The market for home health care is booming
With the demographic shifts currently underway in the US, the population is growing older. By 2019, the number of people aged over 65 will be larger than the number of people aged under 51. With this ageing population, the need for health care will grow considerably too. Given the increase in demand for health care solutions for older people in particular, alternatives to traditional care are being considered. Traditional care refers to the system of hospitals, nursing homes, special facilities, and so on – what you probably imagine when you think of health care. This system is well suited to acute and emergency care needs, such as when a patient requires emergency surgery after an auto accident. However, traditional care is not so well suited to the treatment of chronic conditions and the long-term care of the elderly or of patients with disabilities or physical limitations2,3.
An alternative to traditional care that is especially well suited to elderly patients is home health care. This is a system whereby care is given to patients in their own homes, and is aimed at patients who are well enough to not require round the clock care in hospital, but who still need treatment and support. First, the patient is assessed at the hospital for their suitability for home health care, then their home is assessed for things like heating and running water. If approved, the patient is sent home and the hospital will send physicians, nurses, or other staff to visit, and may also use remote systems to monitor the patient's vital signs. Caregivers at home can teleconference with physicians or other staff to get advice or to inform them of the patient's progress. This type of system has been established in countries including the U.K., Canada, and Israel4.
What are the outcomes for home health care treatment?
One of the reasons that home health care is promoted as an alternative to traditional care is that it leads to better outcomes, in terms of patient health, patient comfort, and patient experience of the care. A 2014 study by The Alliance for Home Health Quality & Innovation found that after receiving home health care, 89% of wounds improved or healed after an operation, 67% had less pain when moving around, 66% got better at bathing, and 64% had improved breathing5. Similarly, a trial at Johns Hopkins found that patients who were given home health care spent one third less time in recovery than patients treated in hospital, and that the rate of complications was considerably lower in home health care patients4. And it is preferred by patients too: when given the option to receive their treatment at home, 69% of patients chose this option3.
Another significant advantage of home health care compared to traditional care is that it is significantly cheaper to treat patients at home.
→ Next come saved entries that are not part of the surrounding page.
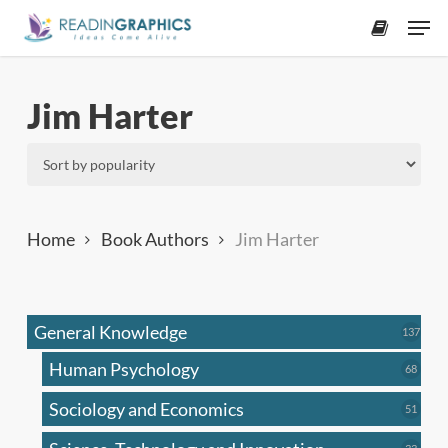
Skip
Men
to
accoun
main
content
Jim Harter
Home
Book Authors
Jim Harter
General Knowledge
137
137
produ
Human Psychology
68
68
produc
Sociology and Economics
51
51
produc
33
At John Hopkins, their trial of home care found that the average cost of at-home care was almost one third lower than the cost of traditional hospital care (32 percent less, or $5,081 for home care vs. $7,480 for hospital care)4. In fact, home health care has been suggested as a cost-saving measure to salvage the unsustainably high cost of health care in the US5. Another study into Medicare users found that the average cost of home health treatment was $20,345, compared to $28,294 for other treatment venues - around a 28% saving6.
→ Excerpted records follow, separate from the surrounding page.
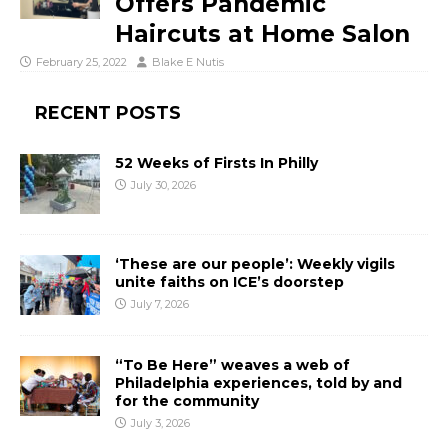
Offers Pandemic
Haircuts at Home Salon
February 25, 2022
Blake E Nutis
RECENT POSTS
52 Weeks of Firsts In Philly
July 30, 2026
‘These are our people’: Weekly vigils
unite faiths on ICE’s doorstep
July 7, 2026
“To Be Here” weaves a web of
Philadelphia experiences, told by and
for the community
July 3, 2026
Concerned readers might worry that because it is less formalized and less strictly structured, home health care could lead to lower quality standards. But evidence shows that this is not the case. In addition to the patient outcome statistics, overall assessments of the quality of home health care have found that home health care meets quality standards at similar rates to traditional hospital care3. Overall, we can say that home health care is outpacing traditional healthcare in terms of both economy and quality.
Why is home health care so effective?
It might seem counter-intuitive that home health care would bring about better outcomes than traditional care, given that the patients are in less direct contact with physicians, nurses, and other clinical staff. However, this overlooks the significant benefits of receiving care in one's own home. In terms of health outcomes, patients are much less likely to pick up hospital infections, which elderly people are particularly vulnerable to. Patients can also be cared for by friends or family, and this one-on-one caring leads to fewer mistakes than overworked caregivers who are looking after many patients.
Perhaps most importantly, home health care is strongly preferred by patients, who place great value on living in their own homes rather than spending time in a hospital or other treatment venue. Even among patients with disabilities who require 24-hour care, at home caring is preferred by 73% of patients*. Staying in their own home gives patients a sense of familiarity and agency over their health, and these psychological factors play a part in improving physical health outcomes. Remaining in their home also makes it easier for friends and family to visit the patient and to offer help, and this social support is a key factor in physical health outcomes as well.
Home health care is an example of the trend towards patient-centered care, in which the individual patient's needs are taken into account as opposed to an institutional system in which patients are treated uniformly. Not only does home health care take into account the patient's preferences and give them a sense of
dignity and respect, it also helps them to recover faster. Finally, the financial impact of home health care cannot be overlooked. Given that many patients already have a home in which they feel comfortable and which is heated and outfitted to their taste and to meet their needs, significant money can be saved by letting patients recover in this space rather than paying for the operation of a brick and mortar hospital. This approach to treatment can bring down the costs of health care by roughly one third when compared to a hospital stay, for potential savings in the millions of dollars every year.